<<<<
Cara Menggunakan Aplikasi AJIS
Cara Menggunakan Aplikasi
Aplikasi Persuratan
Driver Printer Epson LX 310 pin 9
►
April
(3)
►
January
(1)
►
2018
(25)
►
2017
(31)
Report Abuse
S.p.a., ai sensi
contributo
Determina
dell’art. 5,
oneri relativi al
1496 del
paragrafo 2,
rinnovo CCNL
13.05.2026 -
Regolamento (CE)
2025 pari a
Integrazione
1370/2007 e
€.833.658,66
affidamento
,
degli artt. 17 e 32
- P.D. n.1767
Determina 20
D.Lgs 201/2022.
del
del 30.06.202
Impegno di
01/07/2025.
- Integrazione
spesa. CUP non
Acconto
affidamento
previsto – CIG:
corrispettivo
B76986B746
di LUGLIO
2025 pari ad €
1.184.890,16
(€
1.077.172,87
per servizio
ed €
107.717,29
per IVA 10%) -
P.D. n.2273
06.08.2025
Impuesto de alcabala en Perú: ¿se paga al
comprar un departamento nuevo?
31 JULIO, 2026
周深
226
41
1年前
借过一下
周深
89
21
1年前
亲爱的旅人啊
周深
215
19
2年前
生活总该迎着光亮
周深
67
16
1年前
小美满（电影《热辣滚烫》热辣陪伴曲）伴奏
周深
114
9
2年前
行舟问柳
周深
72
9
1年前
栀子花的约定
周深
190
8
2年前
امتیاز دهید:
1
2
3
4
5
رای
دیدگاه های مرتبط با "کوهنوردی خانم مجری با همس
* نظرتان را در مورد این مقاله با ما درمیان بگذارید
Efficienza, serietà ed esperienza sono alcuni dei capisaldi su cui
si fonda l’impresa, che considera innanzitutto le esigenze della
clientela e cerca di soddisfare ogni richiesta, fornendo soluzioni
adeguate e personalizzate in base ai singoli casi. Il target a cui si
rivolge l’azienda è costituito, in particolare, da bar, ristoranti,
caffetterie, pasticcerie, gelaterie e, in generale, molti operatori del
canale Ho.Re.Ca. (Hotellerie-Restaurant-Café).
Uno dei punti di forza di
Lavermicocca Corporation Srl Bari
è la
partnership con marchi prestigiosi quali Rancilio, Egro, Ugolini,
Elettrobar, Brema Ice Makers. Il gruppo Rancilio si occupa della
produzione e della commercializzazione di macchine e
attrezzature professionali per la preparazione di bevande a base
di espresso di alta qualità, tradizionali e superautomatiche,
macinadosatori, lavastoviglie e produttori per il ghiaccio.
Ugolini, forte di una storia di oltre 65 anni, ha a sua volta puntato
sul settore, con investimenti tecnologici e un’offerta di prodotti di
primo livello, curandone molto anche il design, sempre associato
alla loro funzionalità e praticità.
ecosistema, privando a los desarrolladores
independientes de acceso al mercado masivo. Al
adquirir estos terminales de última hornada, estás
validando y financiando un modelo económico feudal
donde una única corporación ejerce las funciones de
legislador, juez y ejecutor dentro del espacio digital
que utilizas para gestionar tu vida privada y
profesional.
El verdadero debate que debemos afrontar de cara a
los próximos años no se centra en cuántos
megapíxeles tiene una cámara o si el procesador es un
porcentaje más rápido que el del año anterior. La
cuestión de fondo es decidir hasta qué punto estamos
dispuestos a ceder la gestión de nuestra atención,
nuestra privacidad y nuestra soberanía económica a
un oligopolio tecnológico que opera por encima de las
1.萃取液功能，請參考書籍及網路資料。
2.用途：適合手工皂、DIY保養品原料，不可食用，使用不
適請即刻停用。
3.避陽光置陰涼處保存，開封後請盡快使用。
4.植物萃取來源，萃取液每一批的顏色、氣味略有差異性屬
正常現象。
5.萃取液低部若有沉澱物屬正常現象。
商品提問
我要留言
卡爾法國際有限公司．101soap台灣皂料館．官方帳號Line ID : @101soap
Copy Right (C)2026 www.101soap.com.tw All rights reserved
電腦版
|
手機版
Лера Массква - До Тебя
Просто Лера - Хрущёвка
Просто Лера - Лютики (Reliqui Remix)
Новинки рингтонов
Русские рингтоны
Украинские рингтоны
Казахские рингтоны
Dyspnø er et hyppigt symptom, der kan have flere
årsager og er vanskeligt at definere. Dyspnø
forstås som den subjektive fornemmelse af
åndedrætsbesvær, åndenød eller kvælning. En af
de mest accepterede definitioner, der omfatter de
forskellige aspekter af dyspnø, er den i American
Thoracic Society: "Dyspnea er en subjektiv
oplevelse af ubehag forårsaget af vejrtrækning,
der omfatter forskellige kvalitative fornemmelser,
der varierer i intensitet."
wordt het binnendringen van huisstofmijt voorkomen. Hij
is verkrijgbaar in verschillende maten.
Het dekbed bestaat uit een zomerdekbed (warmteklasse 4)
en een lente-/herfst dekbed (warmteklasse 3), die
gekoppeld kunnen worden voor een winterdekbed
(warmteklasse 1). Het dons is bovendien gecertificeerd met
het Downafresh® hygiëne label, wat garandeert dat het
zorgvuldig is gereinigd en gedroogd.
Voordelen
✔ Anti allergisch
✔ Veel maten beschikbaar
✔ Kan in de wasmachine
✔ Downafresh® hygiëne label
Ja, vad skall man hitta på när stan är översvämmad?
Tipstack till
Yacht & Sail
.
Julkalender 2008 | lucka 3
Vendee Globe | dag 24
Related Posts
>>>>
● **Directions for this task**:
Filter the entries down to the lines holding the string "base". Copy each of those lines.

● **Expected answer**:
adeguate e personalizzate in base ai singoli casi. Il target a cui si
attrezzature professionali per la preparazione di bevande a base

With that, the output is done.